- Opening Delimiter -

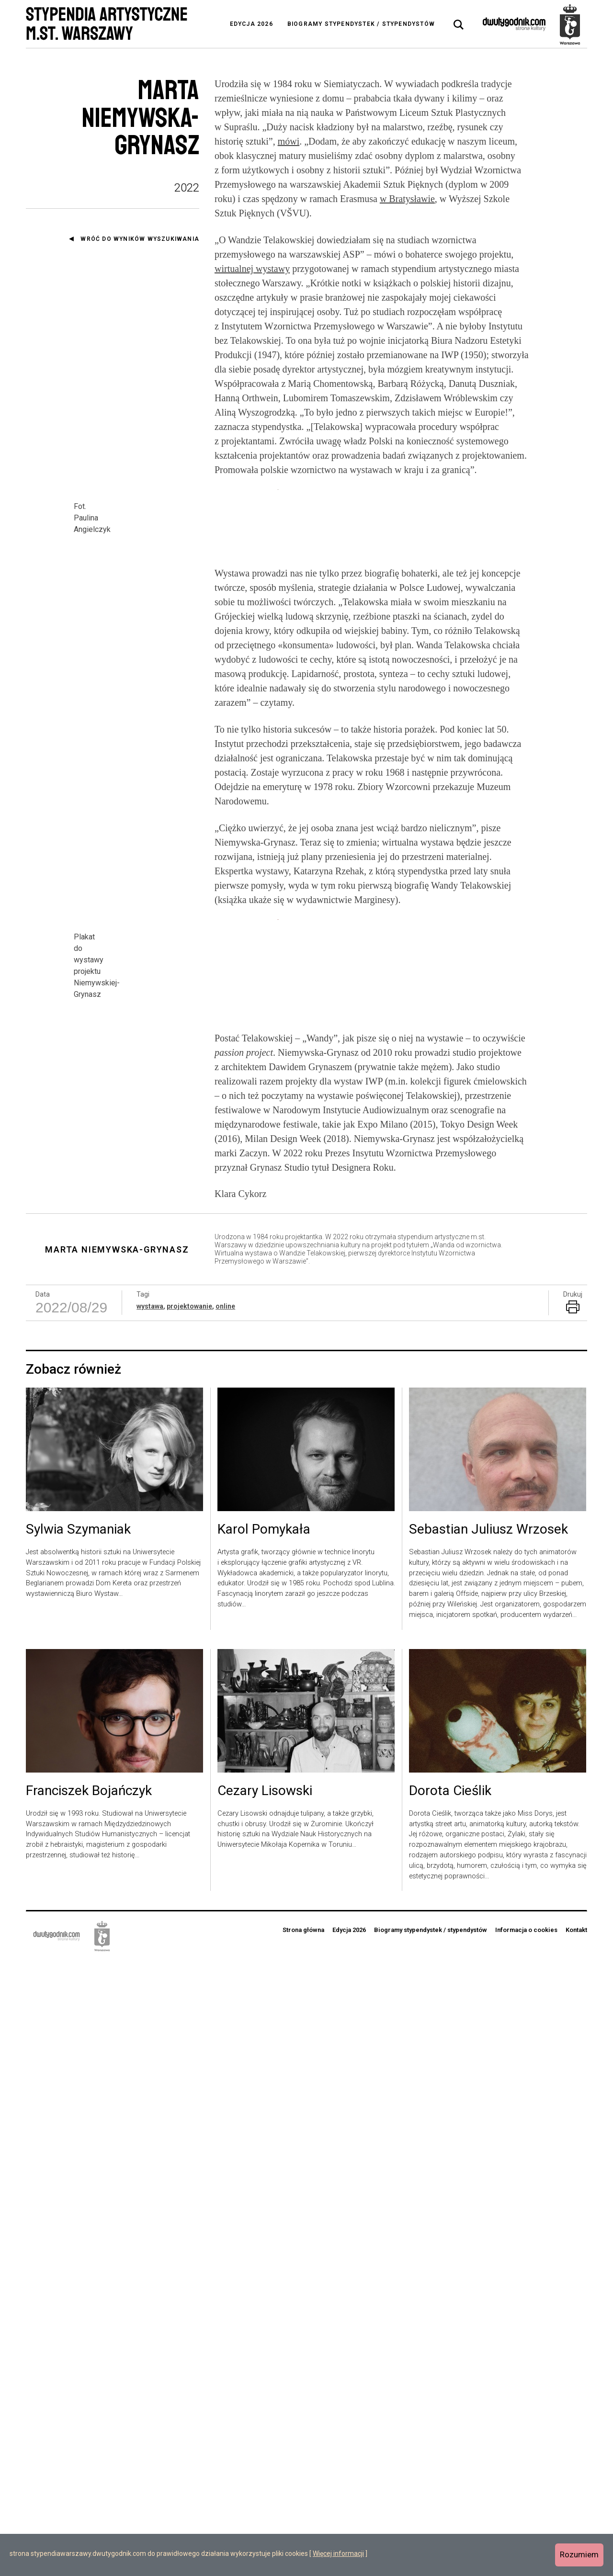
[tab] (458, 24)
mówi (289, 141)
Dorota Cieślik (450, 2406)
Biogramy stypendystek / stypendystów (361, 24)
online (225, 1921)
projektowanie (189, 1921)
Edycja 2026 (251, 24)
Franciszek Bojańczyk (89, 2406)
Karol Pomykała (263, 2145)
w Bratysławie (407, 198)
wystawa (149, 1921)
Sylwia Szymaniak (78, 2145)
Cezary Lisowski (264, 2406)
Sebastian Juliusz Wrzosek (488, 2145)
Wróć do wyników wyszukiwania (139, 239)
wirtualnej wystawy (252, 268)
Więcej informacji (338, 2553)
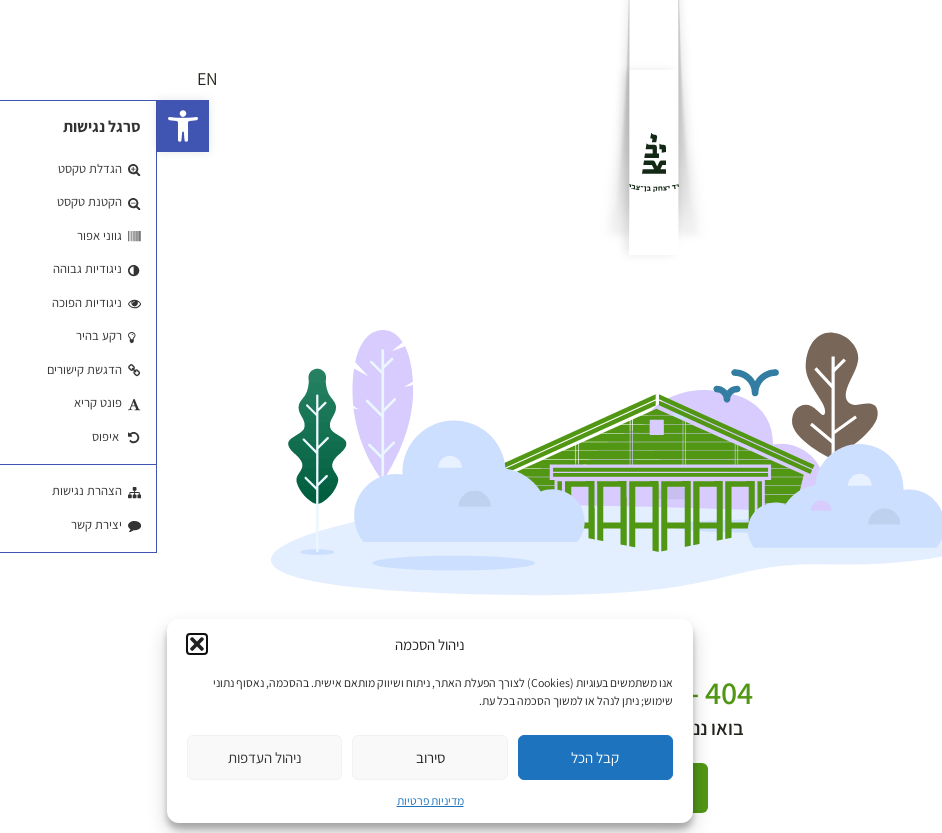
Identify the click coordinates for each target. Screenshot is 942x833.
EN (50, 78)
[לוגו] (497, 162)
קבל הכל (438, 757)
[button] (26, 126)
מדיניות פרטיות (273, 800)
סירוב (273, 757)
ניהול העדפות (108, 757)
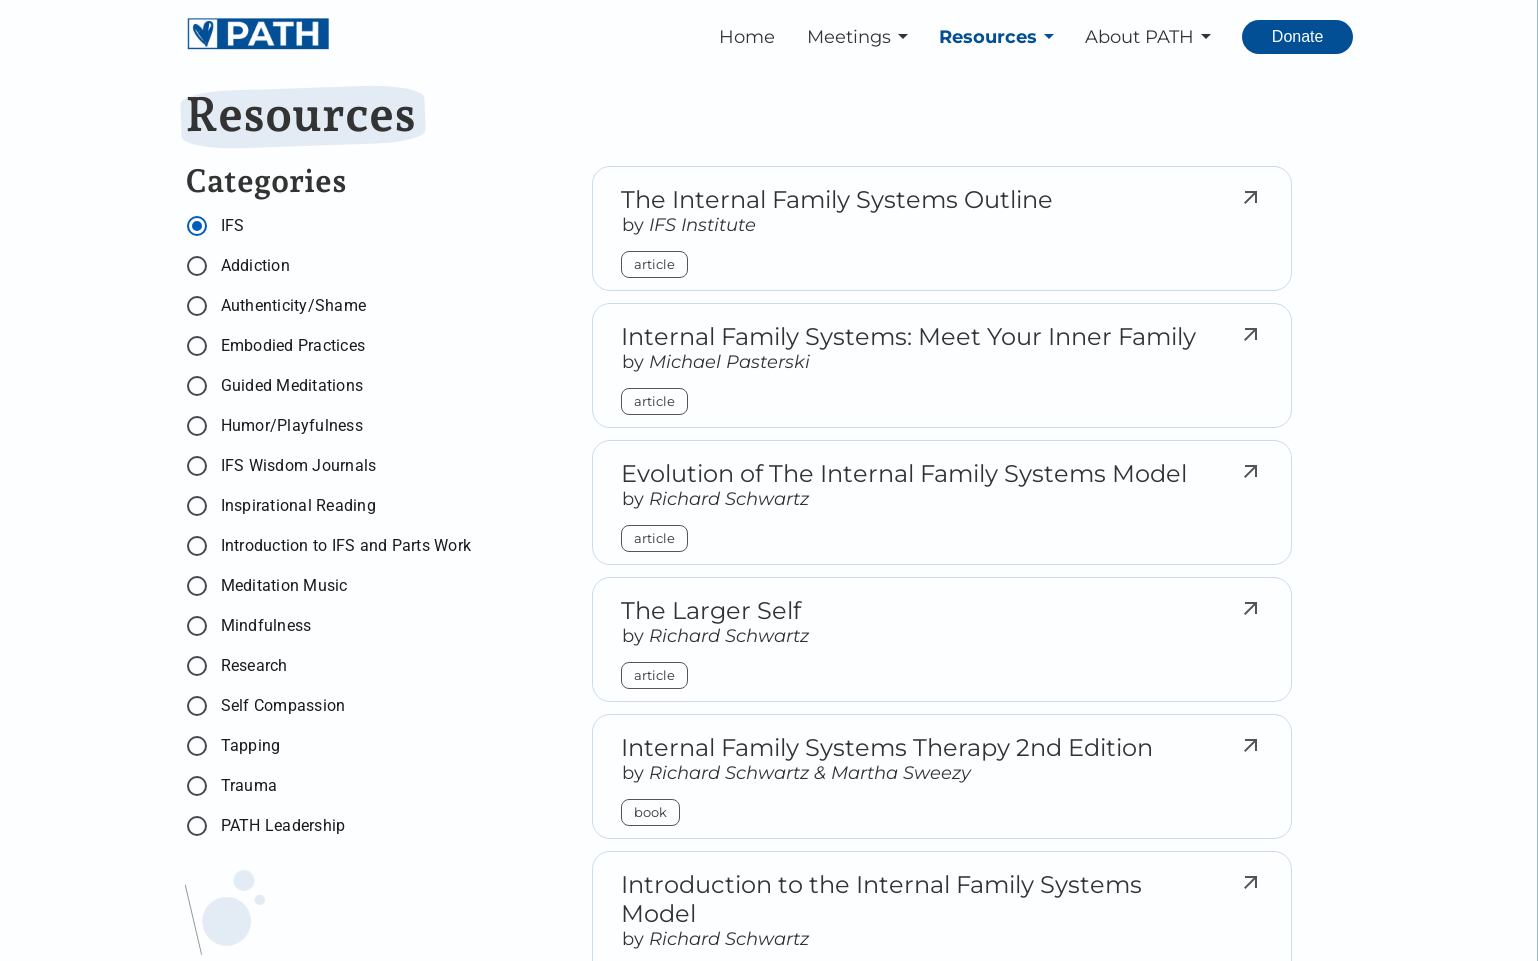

- Closing Delimiter -

**WHAT YOU SHOULD DO:**
Give the entries above again in full and exactly, but not the pictures.

**SOLUTION TO THE EXERCISE:**
[tab] (458, 24)
mówi (289, 141)
Dorota Cieślik (450, 2406)
Biogramy stypendystek / stypendystów (361, 24)
online (225, 1921)
projektowanie (189, 1921)
Edycja 2026 (251, 24)
Franciszek Bojańczyk (89, 2406)
Karol Pomykała (263, 2145)
w Bratysławie (407, 198)
wystawa (149, 1921)
Sylwia Szymaniak (78, 2145)
Cezary Lisowski (264, 2406)
Sebastian Juliusz Wrzosek (488, 2145)
Wróć do wyników wyszukiwania (139, 239)
wirtualnej wystawy (252, 268)
Więcej informacji (338, 2553)
Identify the click coordinates for each target. Screenshot is 942x833.
EN (50, 78)
[לוגו] (497, 162)
קבל הכל (438, 757)
[button] (26, 126)
מדיניות פרטיות (273, 800)
סירוב (273, 757)
ניהול העדפות (108, 757)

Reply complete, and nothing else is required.